Рука в медицинской перчатке ухватила ее за край и с силой дернула вверх, раскрывая серебристый эллипс. Тан ободряюще мне кивнул и поддержал за локоть, помогая встать.

— Разочарованы? — спросил он, заметив, как я рассматриваю собственные пальцы.

— Нет, — я сжала руку в кулак. — Я умею ждать.

— Я знаю, — он улыбнулся, и, стянув перчатки и сунув их в карман халата, кивнул на дверь в смежную комнату: — Для первого раза, думаю, процедур достаточно… Может, кофе? Надо бы нам согласовать план экспериментальной работы на следующий квартал. К тому же, у меня есть пару вопросов по методике выращивания…

— Тан, подождите, — я крайне невежливо схватила его за рукав, заставляя остановиться. — Мы с Неро не просто поссорились. Я отказалась от участия в его походе за веру. Так что больше не имею к этим лабораториям никакого отношения.
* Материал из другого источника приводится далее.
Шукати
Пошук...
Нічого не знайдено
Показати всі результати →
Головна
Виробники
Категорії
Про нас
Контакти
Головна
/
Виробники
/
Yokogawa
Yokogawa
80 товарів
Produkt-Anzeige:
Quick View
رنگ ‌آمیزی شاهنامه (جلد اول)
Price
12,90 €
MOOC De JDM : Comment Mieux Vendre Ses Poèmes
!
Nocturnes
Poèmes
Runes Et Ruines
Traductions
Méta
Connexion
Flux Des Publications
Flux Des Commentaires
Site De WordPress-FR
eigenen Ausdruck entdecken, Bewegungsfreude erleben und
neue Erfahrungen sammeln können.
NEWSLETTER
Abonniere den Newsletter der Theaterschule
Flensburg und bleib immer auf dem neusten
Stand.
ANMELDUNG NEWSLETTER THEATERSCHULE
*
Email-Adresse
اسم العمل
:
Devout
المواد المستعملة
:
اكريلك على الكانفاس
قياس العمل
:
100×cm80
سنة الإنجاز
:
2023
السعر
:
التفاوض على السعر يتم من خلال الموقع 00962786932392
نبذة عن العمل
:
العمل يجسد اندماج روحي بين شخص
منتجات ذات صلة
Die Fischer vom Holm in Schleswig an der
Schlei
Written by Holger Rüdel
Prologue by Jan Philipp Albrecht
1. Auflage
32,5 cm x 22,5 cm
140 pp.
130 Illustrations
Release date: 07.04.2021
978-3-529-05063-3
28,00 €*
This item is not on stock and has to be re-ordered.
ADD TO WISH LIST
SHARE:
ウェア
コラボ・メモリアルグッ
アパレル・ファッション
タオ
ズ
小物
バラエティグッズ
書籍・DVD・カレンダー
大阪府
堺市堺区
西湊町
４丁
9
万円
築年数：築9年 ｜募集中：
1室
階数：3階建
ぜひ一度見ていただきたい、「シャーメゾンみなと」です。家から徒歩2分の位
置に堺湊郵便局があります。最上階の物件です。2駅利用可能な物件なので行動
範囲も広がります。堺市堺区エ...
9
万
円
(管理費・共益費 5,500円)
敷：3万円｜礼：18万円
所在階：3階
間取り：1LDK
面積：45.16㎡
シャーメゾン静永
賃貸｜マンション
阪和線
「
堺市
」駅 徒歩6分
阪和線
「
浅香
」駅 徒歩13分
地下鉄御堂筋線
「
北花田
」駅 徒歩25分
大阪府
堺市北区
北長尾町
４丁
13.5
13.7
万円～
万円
— Не переживайте, — Тан похлопал меня по руке и потащил к двери, легкомысленно улыбаясь. — Он сам к ним имеет довольно посредственное отношение. И никому в «Ристане» кроме вас, ну и меня, конечно, они и даром не нужны.

— В каком смысле?…

Я была настолько ошарашена, что безропотно позволила отвести себя в небольшую каморку с кухонным уголком и уютным диванчиком, и усадить за стол.

— В прямом, — Тан деловито шарил по шкафчикам, доставая сахар и заряжая кофеварку. — Неро, не в обиду ему будет сказано, в генетике понимает не больше, чем я в устройстве атомного реактора. Он проектировщик, да и у «Ристана» совсем другой профиль. Я комплектовал эти лаборатории сам — для вас и под вас. И меня совершенно не волнует, будете вы в них воплощать в жизнь его планы или заниматься своми исследованиями.

— Я не понимаю…

— Ким, — он сел напротив, болтая ложечкой в чашке. — Я его друг — вернее, друг его старшего брата, того, который родной, но сейчас это уже не важно… Мы даже в какой-то мере родственники — пусть и чрезвычайно далекие. И занимаюсь я всем этим, — Тан широким жестом обвел комнату, — совсем не потому, что мне есть хоть какое-то дело до Корпуса и того, сколько он еще просуществует в этом мире.